--- Excerpted data Enclosed Below ---

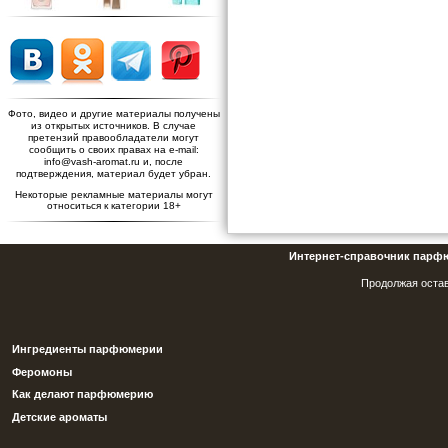
Фото, видео и другие материалы получены
из открытых источников. В случае
претензий правообладатели могут
сообщить о своих правах на e-mail:
info@vash-aromat.ru и, после
подтверждения, материал будет убран.
Некоторые рекламные материалы могут
относиться к категории 18+
Интернет-справочник парф
Продолжая остав
Ингредиенты парфюмерии
Феромоны
Как делают парфюмерию
Детские ароматы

--- End of Enclosed Excerpted data ---

» **Work order**
In the answer, return exactly the lines from the line containing "сообщить о своих" to the end of the records above, and no others.

» **Expected answer**
сообщить о своих правах на e-mail:
info@vash-aromat.ru и, после
подтверждения, материал будет убран.
Некоторые рекламные материалы могут
относиться к категории 18+
Интернет-справочник парф
Продолжая остав
Ингредиенты парфюмерии
Феромоны
Как делают парфюмерию
Детские ароматы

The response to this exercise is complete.